Posted by: commonweeder | March 19, 2010 at 07:09 AM
A very Happy Birthday to you! You look fantastic, I have no idea what you are talking about. It is amazing about the running and fitness aspects, and losing my midsection. I am doing a 1/2 marathon in May (I have never been an athlete) and I feel great, but where oh where did my waist go? Very disturbing.
Posted by: Lisa, Ontario | March 19, 2010 at 07:31 AM
Happy Birthday! You look great! Awesome benefits of gardening.
Posted by: Gardener on Sherlock Street | March 19, 2010 at 08:09 AM
Happy Birthday! Great post, made me laugh! It is great to be this age and love it!
Posted by: Cheryl | March 19, 2010 at 08:51 AM
Happy Birthday! Great post, made me laugh! It is great to be this age and love it!
Posted by: Cheryl | March 19, 2010 at 08:53 AM
you had a healthy mind and you are a good role model for other people who are struggling with there age.
Posted by: online doctor | March 19, 2010 at 08:54 AM
Michele, have a glorious birthday. I love what you wrote...I will not lose my appetite for life until I lose my eagerness for spring, and that is never gonna happen.
That completely describes the joy I felt when I went in the basement yesterday and saw my pepper seeds sprouting.

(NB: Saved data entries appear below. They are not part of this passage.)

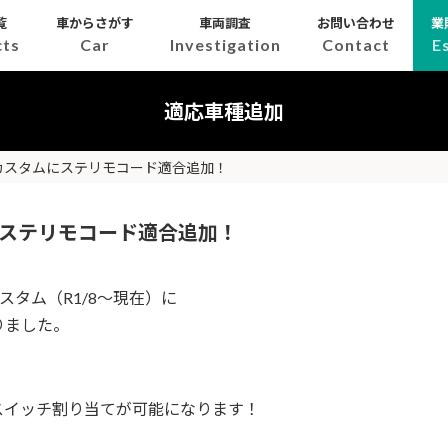
覧
車からさがす
車両調査
お問い合わせ
業
cts
Car
Investigation
Contact
E
適応車種追加
WGNカスタムにステリモコード適合追加！
ムにステリモコード適合追加！
カスタム（R1/8～現在）に
りました。
スイッチ割り当てが可能になります！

Posted by: Cindy P | March 19, 2010 at 09:17 AM
That's a great list...and you do look fabulous! Happy Birthday!
Posted by: Loree / danger garden | March 19, 2010 at 09:23 AM
Happy birthday! I love your list!
Posted by: Ami | March 19, 2010 at 09:37 AM
Happy Birthday! I turn 50 later this year and I can't say that I feel as fabulous about it as you do, but I'm trying...
Posted by: Claire Splan | March 19, 2010 at 10:03 AM
Happy b-day and gardening, but I'll just go ahead and enjoy my 33 thank ya very much, along with trying to reclaim my youth stubbornly despite your sage advice and example.
Posted by: Benjamin | March 19, 2010 at 10:40 AM
Happy Birthday! And you DO look wonderful! And from this 72 year old (well, full disclosure -- 73 in May), gardening does help. The waistline went quite a while ago, but I can still use a shovel, haul bags of chickenpoop, and weed, with the aid of a kneeling stool so that I can get up and not be left in the garden all night till someone finds me.
Posted by: Rosella | March 19, 2010 at 10:43 AM
Happy Birthday! My wife turned 50 on St. Patricks day. You can be sure I send this to her.
Posted by: Tim Wood | March 19, 2010 at 11:33 AM
That makes me think of Ruth Bancroft, 96 last year and still gardening. http://articles.sfgate.com/2004-09-17/news/17445886_1_private-gardens-succulents-garden-design
Happy birthday! Enjoy the next 50.
Posted by: Town Mouse | March 19, 2010 at 12:27 PM
Happy Birthday and welcome to the club!